> [WHAT NEEDS TO BE DONE]:
If a line in the data holds "gizmos", copy that line out in full.
** Opening SUPPLIED RECORDS block **
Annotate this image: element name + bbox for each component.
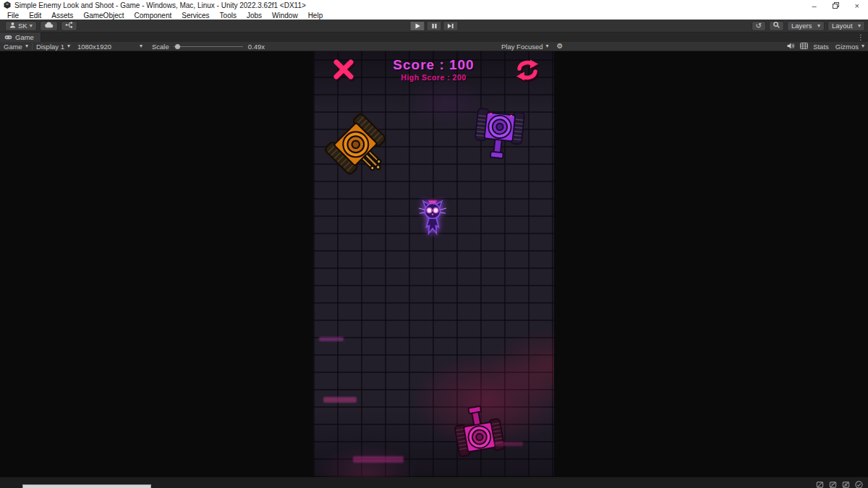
- layers-label: Layers: [791, 22, 812, 30]
- menu-services[interactable]: Services: [176, 12, 214, 20]
- statusbar-progress-bar: [22, 484, 151, 488]
- chevron-down-icon: ▾: [861, 43, 864, 49]
- game-viewport[interactable]: Score : 100 High Score : 200: [313, 51, 554, 477]
- close-button[interactable]: ×: [855, 2, 859, 9]
- chevron-down-icon: ▾: [817, 23, 820, 29]
- display-label: Display 1: [36, 43, 64, 51]
- tab-strip: Game ⋮: [0, 33, 868, 42]
- play-button[interactable]: [410, 21, 425, 31]
- game-view-mode-label: Game: [4, 43, 22, 51]
- version-control-button[interactable]: [61, 21, 77, 31]
- gizmos-dropdown[interactable]: Gizmos ▾: [834, 42, 866, 51]
- window-titlebar: Simple Enemy Look and Shoot - Game - Win…: [0, 0, 868, 11]
- player-character: [418, 200, 447, 240]
- console-error-icon[interactable]: [842, 479, 850, 488]
- account-label: SK: [18, 22, 27, 30]
- enemy-tank-orange: [313, 94, 405, 194]
- undo-history-button[interactable]: ↺: [752, 21, 766, 31]
- graffiti-mark: [319, 337, 344, 341]
- game-view-mode-dropdown[interactable]: Game ▾: [0, 42, 32, 51]
- account-dropdown[interactable]: SK ▾: [5, 21, 37, 31]
- layers-dropdown[interactable]: Layers ▾: [787, 21, 825, 31]
- layout-label: Layout: [832, 22, 853, 30]
- resolution-dropdown[interactable]: 1080x1920 ▾: [74, 42, 146, 51]
- pause-button[interactable]: [427, 21, 442, 31]
- tab-options-icon[interactable]: ⋮: [857, 33, 864, 41]
- mute-audio-icon[interactable]: [787, 43, 795, 51]
- game-restart-button[interactable]: [515, 59, 540, 85]
- display-dropdown[interactable]: Display 1 ▾: [33, 42, 74, 51]
- menubar: File Edit Assets GameObject Component Se…: [0, 11, 868, 20]
- layout-dropdown[interactable]: Layout ▾: [827, 21, 865, 31]
- chevron-down-icon: ▾: [30, 23, 33, 29]
- minimize-button[interactable]: –: [812, 2, 816, 9]
- history-icon: ↺: [756, 22, 762, 30]
- game-view-toolbar: Game ▾ Display 1 ▾ 1080x1920 ▾ Scale 0.4…: [0, 42, 868, 51]
- console-warning-icon[interactable]: [829, 479, 837, 488]
- cloud-button[interactable]: [40, 21, 58, 31]
- unity-logo-icon: [4, 1, 11, 10]
- search-icon: [773, 22, 780, 30]
- stats-toggle[interactable]: Stats: [813, 43, 829, 51]
- game-close-button[interactable]: [333, 59, 354, 82]
- menu-help[interactable]: Help: [303, 12, 328, 20]
- game-view-canvas-area: Score : 100 High Score : 200: [0, 51, 868, 477]
- resolution-label: 1080x1920: [77, 43, 111, 51]
- enemy-tank-pink: [444, 401, 515, 474]
- search-button[interactable]: [769, 21, 784, 31]
- chevron-down-icon: ▾: [858, 23, 861, 29]
- frame-grid-icon[interactable]: [800, 43, 808, 51]
- tab-game-label: Game: [15, 33, 34, 41]
- editor-toolbar: SK ▾ ↺: [0, 20, 868, 33]
- chevron-down-icon: ▾: [546, 43, 549, 49]
- gamepad-icon: [4, 33, 12, 41]
- tab-game[interactable]: Game: [0, 33, 41, 42]
- tasks-check-icon[interactable]: [855, 479, 863, 488]
- console-info-icon[interactable]: [816, 479, 824, 488]
- menu-component[interactable]: Component: [129, 12, 177, 20]
- graffiti-mark: [323, 397, 357, 403]
- maximize-button[interactable]: [833, 2, 839, 9]
- enemy-tank-purple: [466, 91, 535, 162]
- capture-gear-icon[interactable]: ⚙: [557, 43, 563, 50]
- menu-tools[interactable]: Tools: [215, 12, 242, 20]
- scale-value: 0.49x: [248, 43, 265, 51]
- menu-jobs[interactable]: Jobs: [242, 12, 267, 20]
- scale-slider-track[interactable]: [174, 46, 243, 47]
- window-title: Simple Enemy Look and Shoot - Game - Win…: [14, 1, 306, 9]
- gizmos-label: Gizmos: [835, 43, 859, 51]
- scale-slider-knob[interactable]: [175, 44, 180, 49]
- graffiti-mark: [494, 442, 523, 446]
- branch-icon: [65, 22, 73, 30]
- graffiti-mark: [353, 456, 404, 463]
- cloud-icon: [44, 22, 54, 30]
- menu-gameobject[interactable]: GameObject: [78, 12, 129, 20]
- focus-mode-dropdown[interactable]: Play Focused ▾: [498, 42, 553, 51]
- scale-slider[interactable]: Scale 0.49x: [152, 43, 265, 51]
- chevron-down-icon: ▾: [67, 43, 70, 49]
- menu-window[interactable]: Window: [267, 12, 303, 20]
- chevron-down-icon: ▾: [140, 43, 142, 49]
- account-icon: [9, 22, 16, 30]
- scale-label: Scale: [152, 43, 169, 51]
- menu-assets[interactable]: Assets: [46, 12, 78, 20]
- chevron-down-icon: ▾: [25, 43, 28, 49]
- menu-file[interactable]: File: [2, 12, 24, 20]
- step-button[interactable]: [443, 21, 459, 31]
- focus-mode-label: Play Focused: [501, 43, 543, 51]
- menu-edit[interactable]: Edit: [24, 12, 46, 20]
- statusbar: [0, 477, 868, 488]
** Closing SUPPLIED RECORDS block **
> [RESULT FOR THIS TASK]:
- gizmos-dropdown[interactable]: Gizmos ▾: [834, 42, 866, 51]
- gizmos-label: Gizmos: [835, 43, 859, 51]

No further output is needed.